For instance, when University of Toronto historian of medicine Dr Chris Rutty was researching early Canadian pharmaceutical success story Connaught Laboratories, maker of antitoxins and vaccines against rabies, diphtheria, tetanus, and smallpox, he came across digital records of a vial of Spanish flu vaccine in Ingenium’s collection holdings. Connaught, which started in Toronto in 1914, has a distinguished history of producing antitoxins and vaccines, and was one of the first labs to produce life-saving insulin in large amounts.
Dr Rutty’s online discovery highlighted for Dr David Pantalony, Ingenium’s Curator of Physical Sciences and Medicine, the depth of Ingenium’s collection, as well as the value of digitizing it and making it available online for anyone to search who has access to the Internet. Ingenium’s vial is thought to be the only one in Canada and one of a very few in the world.

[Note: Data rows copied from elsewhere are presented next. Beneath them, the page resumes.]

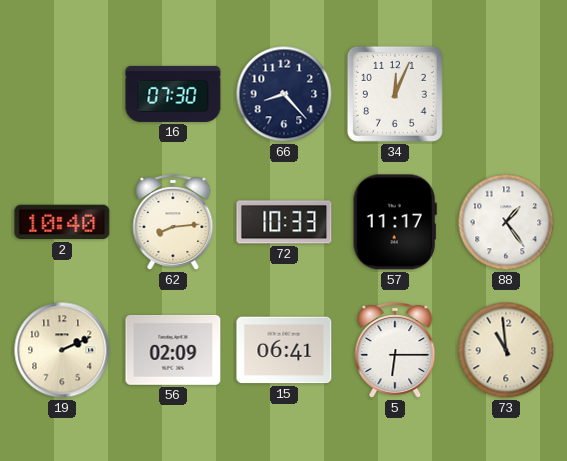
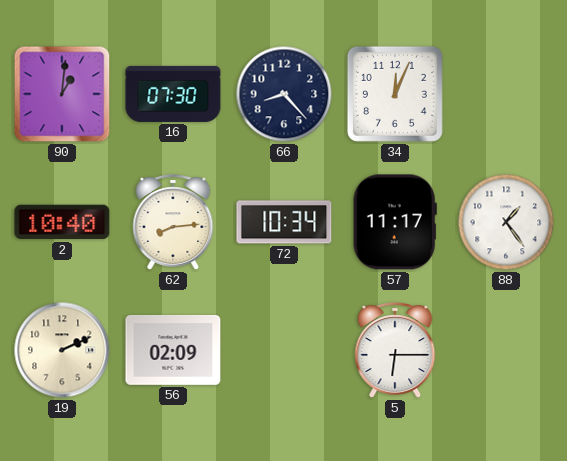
90: none -> 1:01
72: 10:33 -> 10:34
15: 06:41 -> none
73: 10:59 -> none
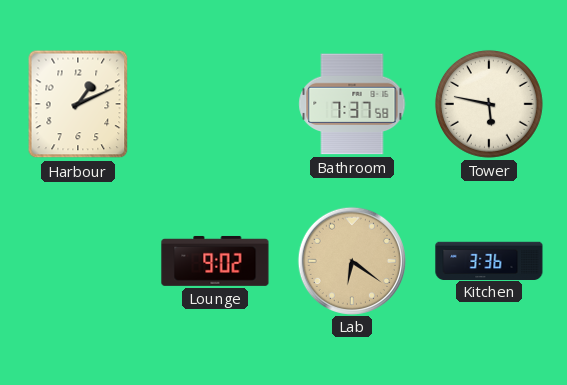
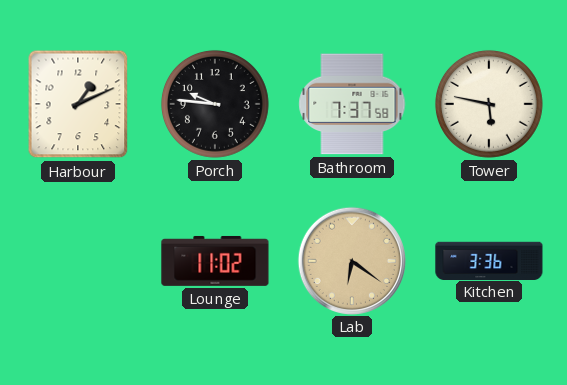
Porch: none -> 9:46
Lounge: 9:02 -> 11:02
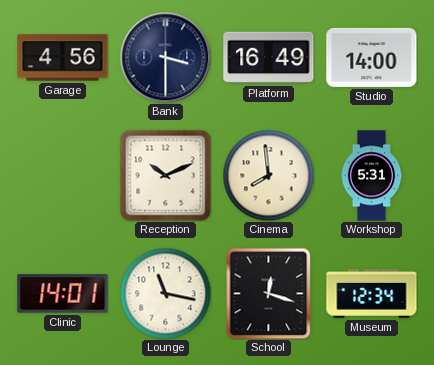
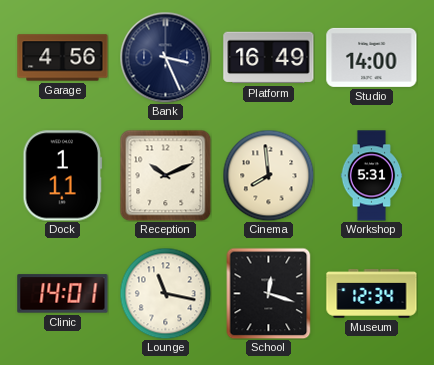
Bank: 3:30 -> 3:26
Dock: none -> 1:11
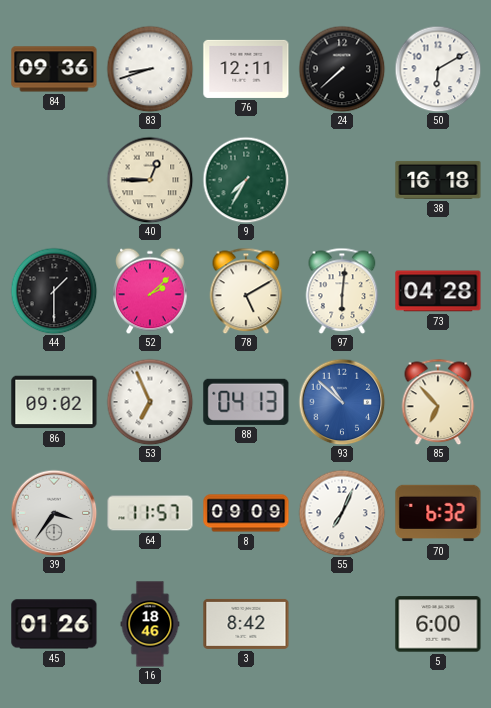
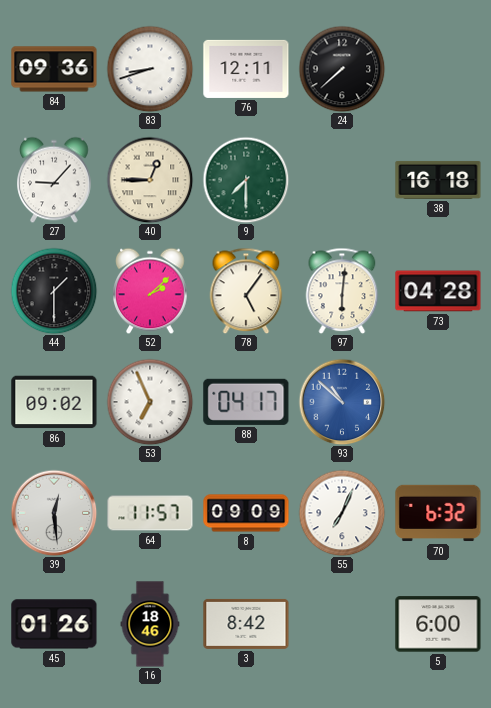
50: 6:10 -> none
27: none -> 9:07
9: 7:35 -> 7:30
78: 5:10 -> 5:06
88: 04:13 -> 04:17
85: 6:53 -> none
39: 3:36 -> 12:29
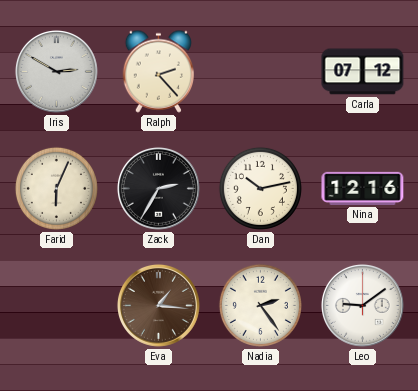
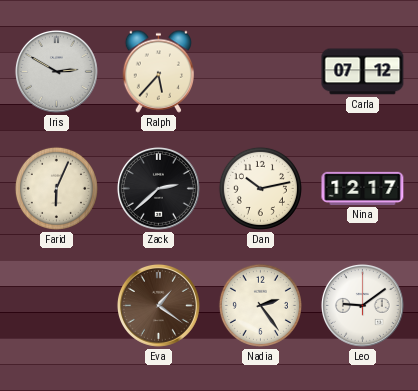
Ralph: 2:23 -> 5:37
Zack: 2:35 -> 2:38
Nina: 12:16 -> 12:17
Eva: 1:16 -> 1:21
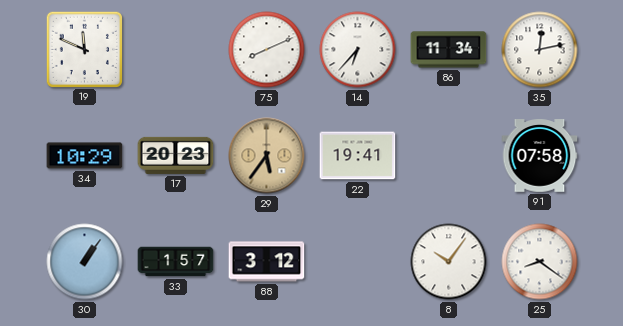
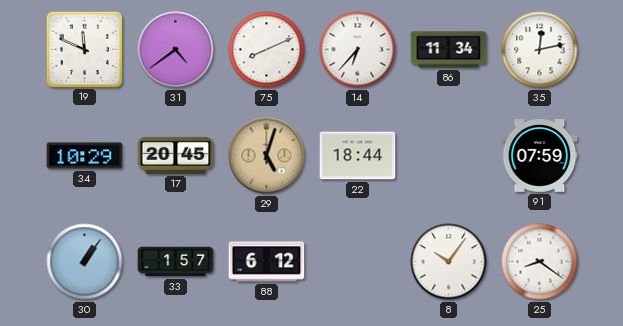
31: none -> 4:39
17: 20:23 -> 20:45
29: 5:36 -> 5:03
22: 19:41 -> 18:44
91: 07:58 -> 07:59
88: 3:12 -> 6:12
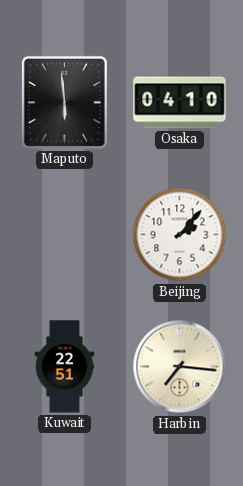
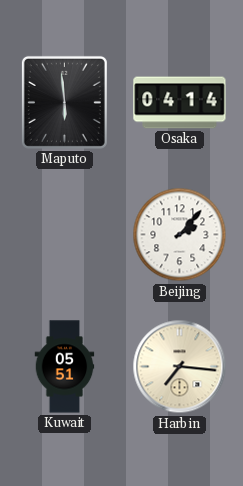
Osaka: 04:10 -> 04:14
Kuwait: 22:51 -> 05:51
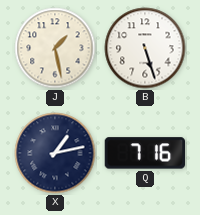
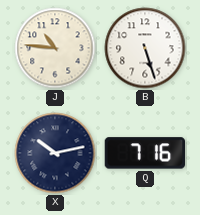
J: 1:28 -> 10:46
X: 1:13 -> 10:13
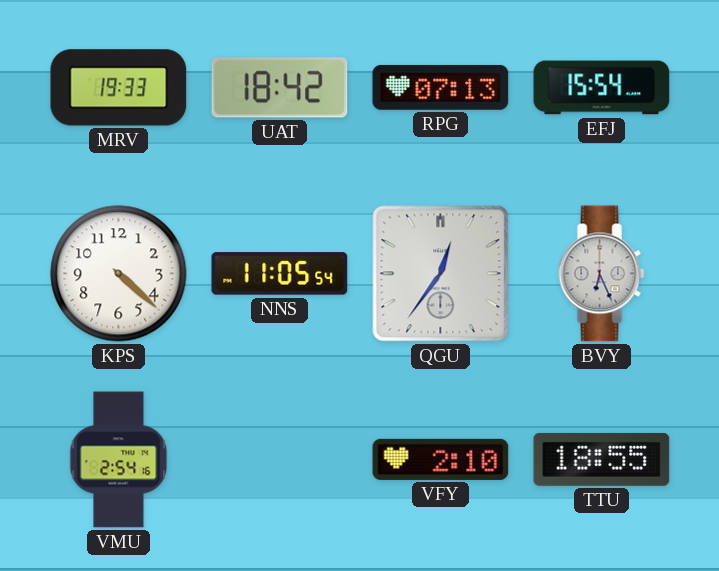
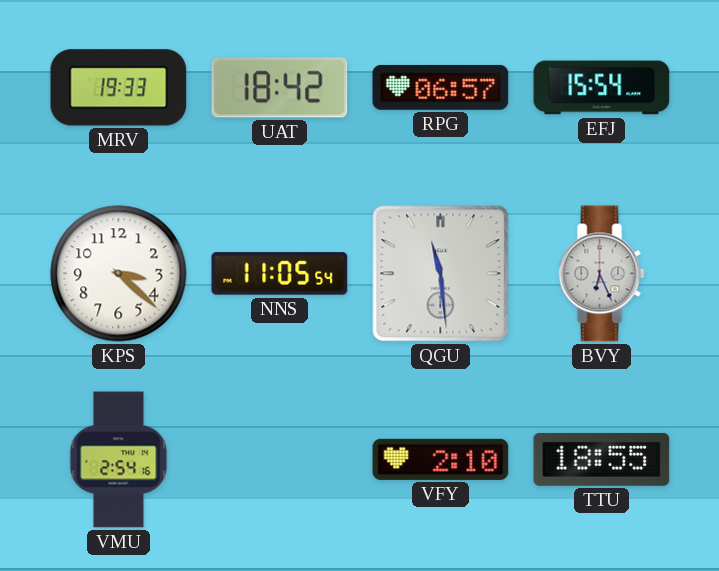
RPG: 07:13 -> 06:57
KPS: 4:22 -> 3:22
QGU: 12:36 -> 11:29
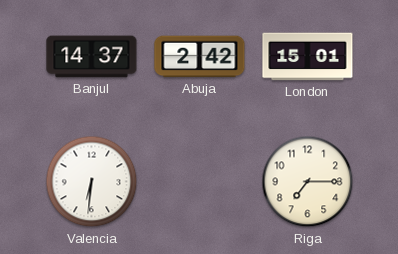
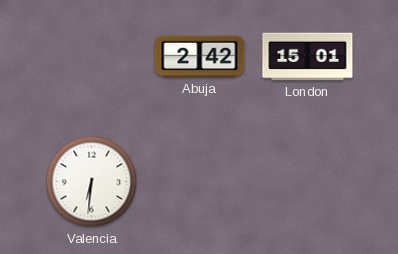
Banjul: 14:37 -> none
Riga: 7:15 -> none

Pantalony explains that Ingenium’s science and technology collection is very wide and deep and that it is impossible for any one person to be an expert in all of it. As different artifacts and archives will be important to various researchers at varying times, everyone can engage with the online digital collection in their own meaningful ways and contribute to Canada’s base of science and technology knowledge and research.
The discovery this year of the Spanish flu vaccine vial in collection is timely as this is the anniversary of the flu’s devastation at the tail end of the First World War. The Spanish flu is estimated to have killed 40 million people worldwide in 1918 and 1919. As as 50,000 died from the flu, that equaled scale Canada’s World War I dead. Dr Pantalony emphasized for this article that Ingenium’s Spanish flu vaccine is inert and harmless.